How Edinburgh’s trams took longer than the world’s greatest engineering feats
John McGurk
Stand back in amazement: those ugly overhead power cables in Edinburgh go live this week.
Apparently, we can expect the first city centre tram trial in December before the show starts for real in May 2014 - only seven years after the project was started.
Is there anyone, apart from the city's transport convener Lesley Hinds, who thinks the £776 million has been money well spent?
The tram will take a full eight minutes more to reach Edinburgh Airport compared to the bus it's due to replace. Neither will the majority of capital citizens find the tram useful because it won't be going in their direction.
The seven year construction time, along with the economic chaos caused to retailers, must rank as one of the poorest management projects in building history.
Yet most of the world's greatest engineering feats were started and finished within incredibly short time scales without today's technology. Those responsible for Edinburgh's trams should hang their heads in shame.
The Empire State Building, the 103 storey Manhattan skyscraper, was the tallest building in the world when it was opened on May 31 1931. Incredibly, it took just 13 months to complete. Building drawings were produced in two weeks. Its height overtook the Chrysler Building, that other iconic New York skyscraper, which opened in 1930 having taken two years to construct.
The Eiffel Tower, the landmark iron lattice structure built in time to celebrate the 1889 World Fair in Paris was started in 1887. That's another of the world's greatest building projects completed in under three years. Hitler made a beeline for it in1940 but the French had cut the cables to the lift so that he would have to climb the steps to the top.
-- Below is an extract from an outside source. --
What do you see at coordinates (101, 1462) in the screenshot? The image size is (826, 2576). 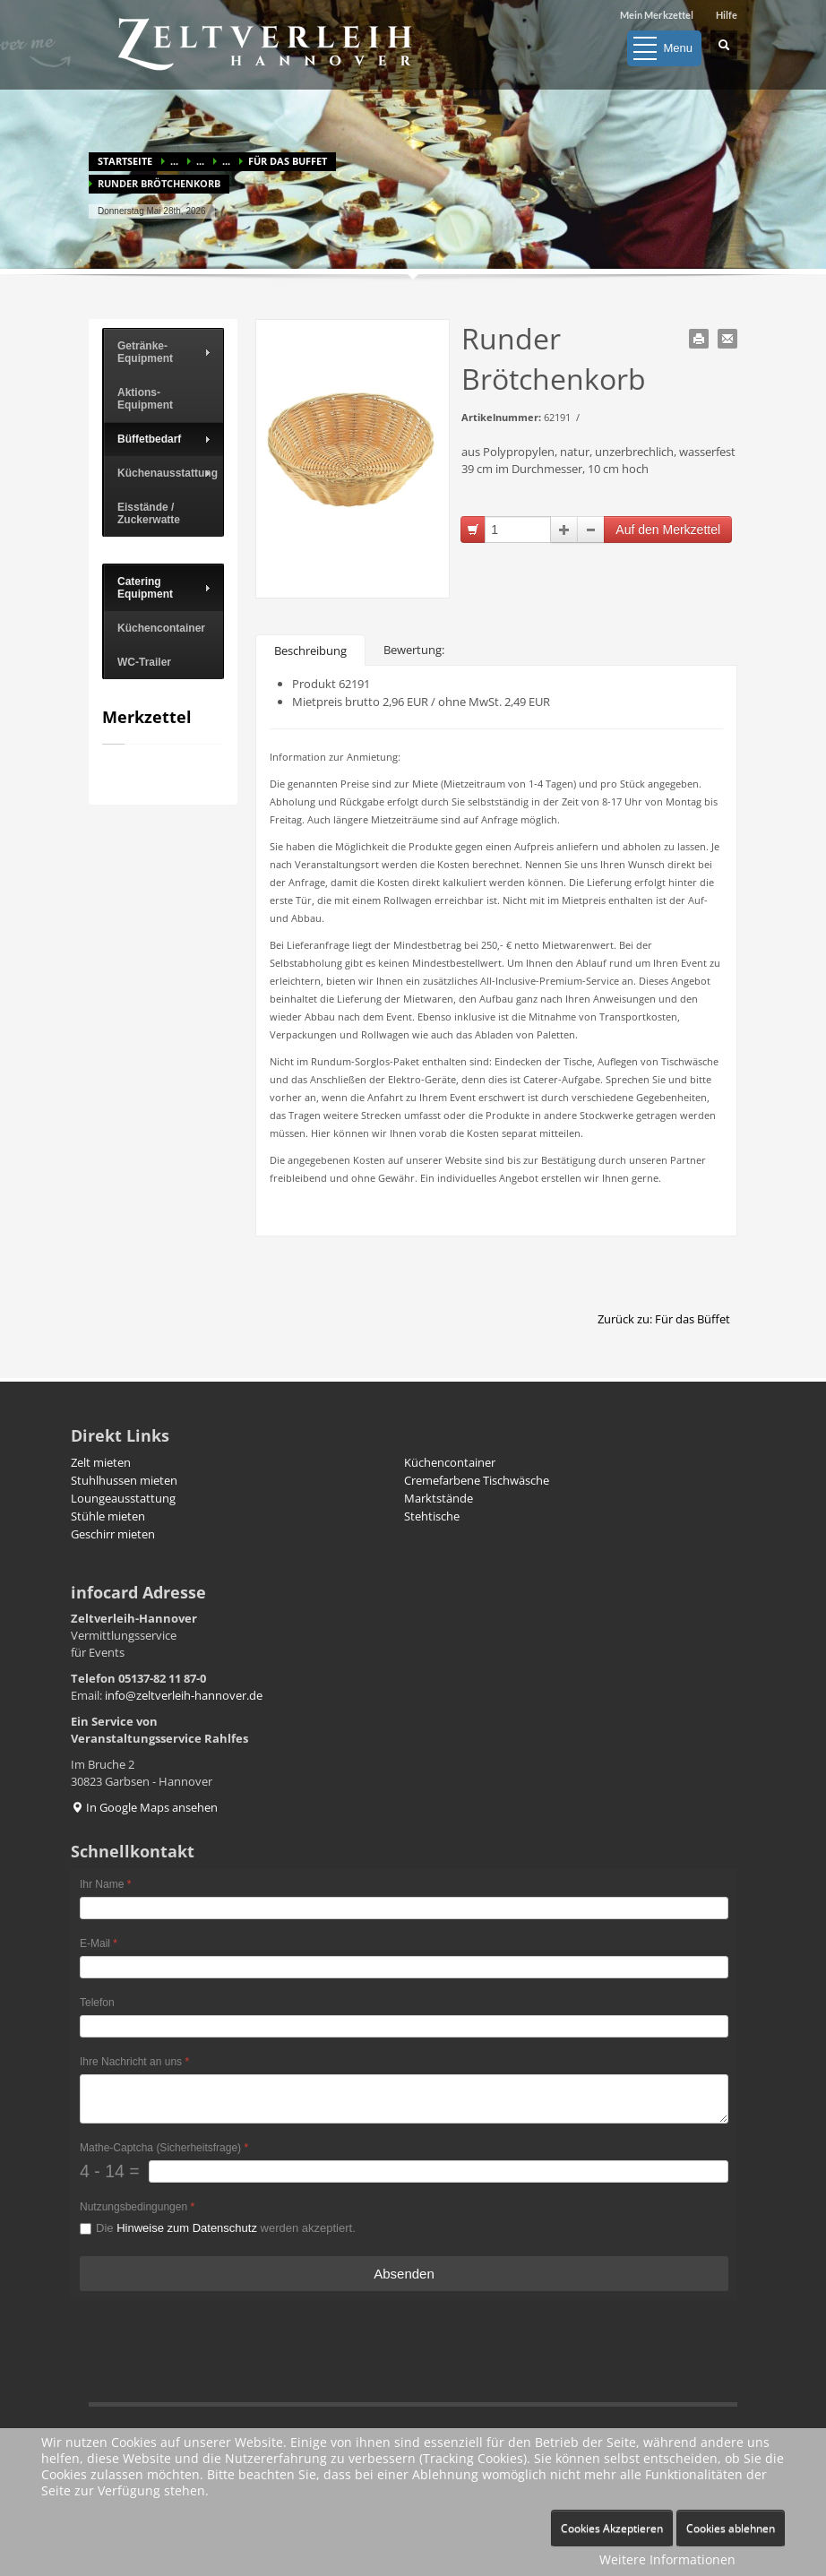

The Golden Gate Bridge, the longest suspension span in the world when it was opened in May 1937, took a little longer but was built in less than four years. It was started in January 1933 to connect San Francisco with Marin County. The bridge has six lanes of traffic but cars only began to move after President Franklin D. Roosevelt pushed a button in Washington DC.
The Shard was begun in March 2009 and topped off in March 2012. That's three years to erect the glass-clad building which is now the tallest in London. It has 87 floors and cost £435 million. That's some £341 million cheaper than the trams.
The Channel Tunnel or Eurotunnel, hailed as one of the world's greatest modern-day engineering feats, was started in 1988 and completed in May1994. That's just six years. Okay, the idea had been around since 1802 but the 31 miles from Folkestone to Calais is four times the length of the Edinburgh tram line. And 23.5 miles of it is underwater.
Speaking of underwater, the Titanic was laid down on March 31 1909 and launched in 1912. The largest ship afloat at the time was 52,000 tonnes and 882 feet long. Harland and Wolff in Belfast managed it inside three years without even a pocket calculator (though admittedly, maybe that's where it all went wrong)
Supporters of Edinburgh trams will no doubt claim that much of the delay was down to the contractual problems and that the project was immensely complicated what with all those underground cables and pipes to move.
But even the stretch from Haymarket to Shandwick Place took 20 months and that was started after all the rows were settled. Those 1930 daredevils could have built one and a half Empire State Buildings in that time.
But there is some comfort for those living or working close to the tram lines.Letters from the tram people have gone out to “stakeholders” warning that the live power cables could have lethal consequences.
John McGurk is a former editor of The Scotsman and Scotland on Sunday and managing editor of the Daily Telegraph.